Collected data entries:

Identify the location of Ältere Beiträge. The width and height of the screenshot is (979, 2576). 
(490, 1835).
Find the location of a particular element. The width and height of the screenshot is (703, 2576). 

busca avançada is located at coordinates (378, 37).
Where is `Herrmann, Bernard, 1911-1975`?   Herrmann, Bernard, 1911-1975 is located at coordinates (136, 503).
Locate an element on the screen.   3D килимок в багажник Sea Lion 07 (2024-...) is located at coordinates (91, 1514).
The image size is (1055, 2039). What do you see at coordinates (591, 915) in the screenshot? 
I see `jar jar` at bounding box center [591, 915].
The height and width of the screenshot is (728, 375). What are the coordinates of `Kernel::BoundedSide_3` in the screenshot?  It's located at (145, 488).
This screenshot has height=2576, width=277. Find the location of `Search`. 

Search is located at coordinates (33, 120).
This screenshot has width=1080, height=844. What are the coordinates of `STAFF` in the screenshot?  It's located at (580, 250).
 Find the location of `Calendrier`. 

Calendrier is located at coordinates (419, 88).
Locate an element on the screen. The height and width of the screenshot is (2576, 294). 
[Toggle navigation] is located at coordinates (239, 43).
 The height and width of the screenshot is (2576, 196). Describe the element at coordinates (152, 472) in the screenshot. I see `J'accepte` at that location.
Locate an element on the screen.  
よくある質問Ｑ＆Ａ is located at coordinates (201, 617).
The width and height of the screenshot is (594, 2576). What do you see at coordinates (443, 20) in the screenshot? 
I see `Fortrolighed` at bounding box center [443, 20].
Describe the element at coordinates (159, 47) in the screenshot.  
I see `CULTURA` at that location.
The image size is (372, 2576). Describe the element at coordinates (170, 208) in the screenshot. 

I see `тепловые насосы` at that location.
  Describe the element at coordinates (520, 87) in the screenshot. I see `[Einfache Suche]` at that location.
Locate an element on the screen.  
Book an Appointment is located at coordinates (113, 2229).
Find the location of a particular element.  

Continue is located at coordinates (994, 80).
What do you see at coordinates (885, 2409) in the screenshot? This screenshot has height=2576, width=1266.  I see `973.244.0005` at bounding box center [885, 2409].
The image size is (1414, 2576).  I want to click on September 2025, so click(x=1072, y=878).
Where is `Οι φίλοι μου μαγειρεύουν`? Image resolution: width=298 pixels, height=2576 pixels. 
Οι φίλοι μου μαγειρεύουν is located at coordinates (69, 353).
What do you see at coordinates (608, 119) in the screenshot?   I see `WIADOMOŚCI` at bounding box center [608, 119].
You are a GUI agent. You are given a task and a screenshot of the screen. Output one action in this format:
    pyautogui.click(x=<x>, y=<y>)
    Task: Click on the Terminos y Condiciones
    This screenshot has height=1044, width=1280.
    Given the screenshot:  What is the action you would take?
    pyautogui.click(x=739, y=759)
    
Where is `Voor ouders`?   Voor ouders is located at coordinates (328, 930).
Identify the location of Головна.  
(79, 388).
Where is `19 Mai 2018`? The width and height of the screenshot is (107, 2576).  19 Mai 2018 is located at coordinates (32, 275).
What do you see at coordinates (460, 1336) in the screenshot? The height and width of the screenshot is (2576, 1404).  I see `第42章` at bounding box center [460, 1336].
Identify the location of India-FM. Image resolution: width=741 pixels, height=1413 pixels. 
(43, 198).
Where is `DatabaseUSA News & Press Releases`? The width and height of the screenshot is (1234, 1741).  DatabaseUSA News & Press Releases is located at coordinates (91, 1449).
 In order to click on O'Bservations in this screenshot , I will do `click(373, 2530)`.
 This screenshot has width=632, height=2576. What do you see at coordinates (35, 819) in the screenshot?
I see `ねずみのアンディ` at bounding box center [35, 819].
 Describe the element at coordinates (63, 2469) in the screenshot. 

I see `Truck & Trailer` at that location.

**Task item**
In full and without change, transcribe the entries.

**Task output**
Identify the location of Ältere Beiträge. The width and height of the screenshot is (979, 2576). 
(490, 1835).
Find the location of a particular element. The width and height of the screenshot is (703, 2576). 

busca avançada is located at coordinates (378, 37).
Where is `Herrmann, Bernard, 1911-1975`?   Herrmann, Bernard, 1911-1975 is located at coordinates (136, 503).
Locate an element on the screen.   3D килимок в багажник Sea Lion 07 (2024-...) is located at coordinates (91, 1514).
The image size is (1055, 2039). What do you see at coordinates (591, 915) in the screenshot? 
I see `jar jar` at bounding box center [591, 915].
The height and width of the screenshot is (728, 375). What are the coordinates of `Kernel::BoundedSide_3` in the screenshot?  It's located at (145, 488).
This screenshot has height=2576, width=277. Find the location of `Search`. 

Search is located at coordinates (33, 120).
This screenshot has width=1080, height=844. What are the coordinates of `STAFF` in the screenshot?  It's located at (580, 250).
 Find the location of `Calendrier`. 

Calendrier is located at coordinates (419, 88).
Locate an element on the screen. The height and width of the screenshot is (2576, 294). 
[Toggle navigation] is located at coordinates (239, 43).
 The height and width of the screenshot is (2576, 196). Describe the element at coordinates (152, 472) in the screenshot. I see `J'accepte` at that location.
Locate an element on the screen.  
よくある質問Ｑ＆Ａ is located at coordinates (201, 617).
The width and height of the screenshot is (594, 2576). What do you see at coordinates (443, 20) in the screenshot? 
I see `Fortrolighed` at bounding box center [443, 20].
Describe the element at coordinates (159, 47) in the screenshot.  
I see `CULTURA` at that location.
The image size is (372, 2576). Describe the element at coordinates (170, 208) in the screenshot. 

I see `тепловые насосы` at that location.
  Describe the element at coordinates (520, 87) in the screenshot. I see `[Einfache Suche]` at that location.
Locate an element on the screen.  
Book an Appointment is located at coordinates (113, 2229).
Find the location of a particular element.  

Continue is located at coordinates (994, 80).
What do you see at coordinates (885, 2409) in the screenshot? This screenshot has height=2576, width=1266.  I see `973.244.0005` at bounding box center [885, 2409].
The image size is (1414, 2576).  I want to click on September 2025, so click(x=1072, y=878).
Where is `Οι φίλοι μου μαγειρεύουν`? Image resolution: width=298 pixels, height=2576 pixels. 
Οι φίλοι μου μαγειρεύουν is located at coordinates (69, 353).
What do you see at coordinates (608, 119) in the screenshot?   I see `WIADOMOŚCI` at bounding box center [608, 119].
You are a GUI agent. You are given a task and a screenshot of the screen. Output one action in this format:
    pyautogui.click(x=<x>, y=<y>)
    Task: Click on the Terminos y Condiciones
    This screenshot has height=1044, width=1280.
    Given the screenshot:  What is the action you would take?
    pyautogui.click(x=739, y=759)
    
Where is `Voor ouders`?   Voor ouders is located at coordinates (328, 930).
Identify the location of Головна.  
(79, 388).
Where is `19 Mai 2018`? The width and height of the screenshot is (107, 2576).  19 Mai 2018 is located at coordinates (32, 275).
What do you see at coordinates (460, 1336) in the screenshot? The height and width of the screenshot is (2576, 1404).  I see `第42章` at bounding box center [460, 1336].
Identify the location of India-FM. Image resolution: width=741 pixels, height=1413 pixels. 
(43, 198).
Where is `DatabaseUSA News & Press Releases`? The width and height of the screenshot is (1234, 1741).  DatabaseUSA News & Press Releases is located at coordinates (91, 1449).
 In order to click on O'Bservations in this screenshot , I will do `click(373, 2530)`.
 This screenshot has width=632, height=2576. What do you see at coordinates (35, 819) in the screenshot?
I see `ねずみのアンディ` at bounding box center [35, 819].
 Describe the element at coordinates (63, 2469) in the screenshot. 

I see `Truck & Trailer` at that location.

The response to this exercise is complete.